── Records to use

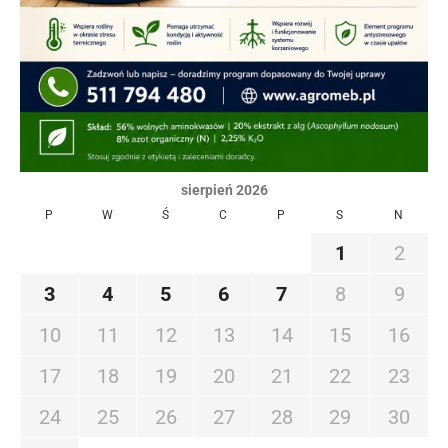
sierpień 2026
P
W
Ś
C
P
S
N
1
2
3
4
5
6
7
8
9
10
11
12
13
14
15
16
17
18
19
20
21
22
23
24
25
26
27
28
29
30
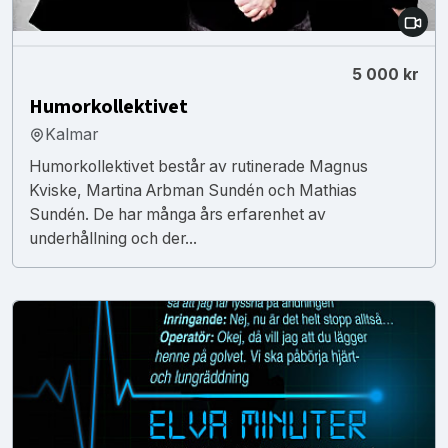
5 000 kr
Humorkollektivet
Kalmar
Humorkollektivet består av rutinerade Magnus
Kviske, Martina Arbman Sundén och Mathias
Sundén. De har många års erfarenhet av
underhållning och der...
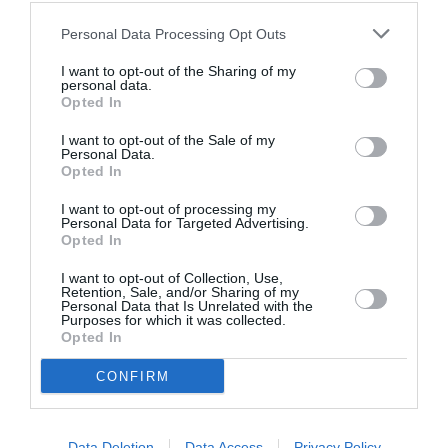
Personal Data Processing Opt Outs
I want to opt-out of the Sharing of my
Σχετικά Άρθρα
personal data.
Opted In
I want to opt-out of the Sale of my
Personal Data.
Opted In
I want to opt-out of processing my
Personal Data for Targeted Advertising.
Opted In
Η μακρά λίστα με
Έκθεση Βιβλίου
τις υποψηφιότητες
2026 στο Ναύπλιο
I want to opt-out of Collection, Use,
για το Βραβείο
Retention, Sale, and/or Sharing of my
Booker 2026
Personal Data that Is Unrelated with the
Purposes for which it was collected.
Opted In
CONFIRM
Data Deletion
Data Access
Privacy Policy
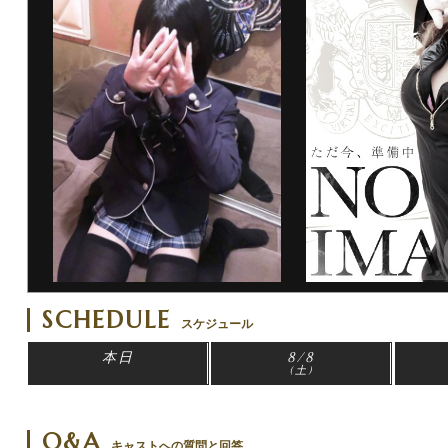
SCHEDULE
スケジュール
本日
8/8
(土)
Q&A
キャストへの質問と回答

────

Work item -> Take the records above from their first line through the line with "Η μακρά λίστα με" and set those lines down word for word, minus the pictures.

Final answer ->
sierpień 2026
P
W
Ś
C
P
S
N
1
2
3
4
5
6
7
8
9
10
11
12
13
14
15
16
17
18
19
20
21
22
23
24
25
26
27
28
29
30
5 000 kr
Humorkollektivet
Kalmar
Humorkollektivet består av rutinerade Magnus
Kviske, Martina Arbman Sundén och Mathias
Sundén. De har många års erfarenhet av
underhållning och der...
Personal Data Processing Opt Outs
I want to opt-out of the Sharing of my
Σχετικά Άρθρα
personal data.
Opted In
I want to opt-out of the Sale of my
Personal Data.
Opted In
I want to opt-out of processing my
Personal Data for Targeted Advertising.
Opted In
Η μακρά λίστα με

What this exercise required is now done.